DR 11-2012 provided two methods for developers to determine whether a project qualifies for reduced on-site parking requirements:
- Using DPD’s dynamic mapping service (GIS) to identify lots that are within one-quarter mile of frequent transit service. Development sites within shaded areas on the maps were presumed to be within walking distance of frequent transit service.
- The prospective applicant could perform an analysis of transit frequency in a DPD-provided worksheet format and submit the findings with the permit application. Instructions for this worksheet specified:
“Frequent transit service means transit service headways in at least one direction of 15 minutes or less for at least 12 hours per day, 6 days per week, and 30 minutes or less for at least 18 hours every day:
- Four or more pick-ups per hour (15 minute headway) on average over 12 hours per day, 6 days per week; and
- Two or more pick-ups per hour (30 minute headway) on average for 18 hours every day.” [Emphasis added]
The Seattle City Council, understanding that reliable transit service allows residents to live without personal vehicles, enacted rules exempting or reducing minimum parking requirements when certain land use and transit frequency criteria are met.
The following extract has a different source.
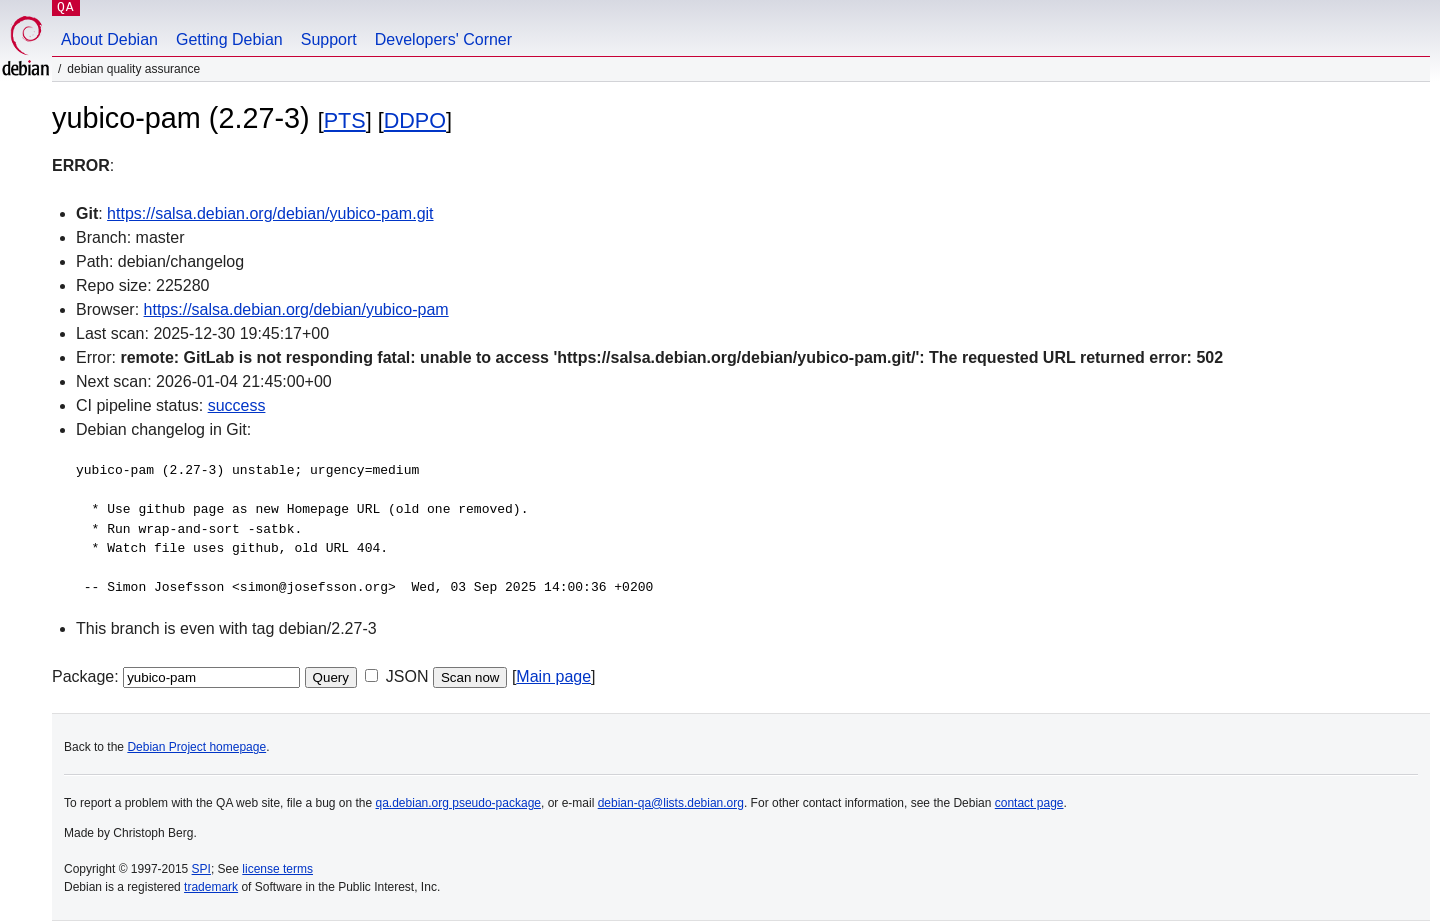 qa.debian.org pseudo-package (458, 803)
SMC 23.54.020.F.2.a in particular provides that: “In multifamily and commercial zones, the minimum parking requirement for all uses is reduced by 50 percent if the use is located within 1,320 feet of a street with frequent transit service. The distance will be the walking distance measured from the nearest transit stop to the lot line of the lot containing the use.” In short, if a project is within a quarter mile of frequent transit, then it need only have half of the on-site parking that would otherwise be required.
In the decision to the Appeal of Neighbors Encouraging Reasonable Development (Hearing Examiner File: MUP-14-006 (DR, W); S-14-001), the Hearing Examiner held that “had the Council intended that headways be averaged, it could have inserted the word ‘average’ in two places within the definition to indicate that intent. It did not do so, and neither the Director nor the Examiner has the authority via statutory construction to add the word “average” to the term ‘headway’ in the definition of frequent transit service. Doing so would change the clearly stated meaning and the impact of the definition. This can be accomplished only through legislation.”
In response to the Hearing Examiner’s decision, DPD recently released proposed Director’s Rule 6-2015. The key differences between DR 11-2012 and Proposed DR 6-2015 are:
- DR 6-2015 does not provide for a DPD-maintained GIS map of property that is presumed to be within walking distance of frequent transit service; and
- Computation of headways is not permitted to be averaged.
The impacts of the Hearing Examiner’s decision and of DPD proposed update rule are this:
- A number of multifamily housing units that were already in the permitting process with and that had relied on DR 11-2012 were found to not qualify for the reduced parking requirements under the new rules. Some of these projects will not be built.
- Project applicants can no longer rely on a map to determine whether a project qualifies for reduced parking requirements and must undertake an analysis which adds costs to the project.
- Projects that are served by frequent, reliable transit with headways of 16 or 17 minutes during certain time periods and much shorter headways during other time periods would not qualify.
Ultimately, the best way to fix the uncertainty created by the decision is legislative action by the City Council. A solution to this would be for the Seattle City Council to make the change referred to by the Hearing Examiner and to allow averaging to be used by DPD. Another possible solution would be for DPD to generate a map approved by Council indicating property that is eligible for reduced parking requirements.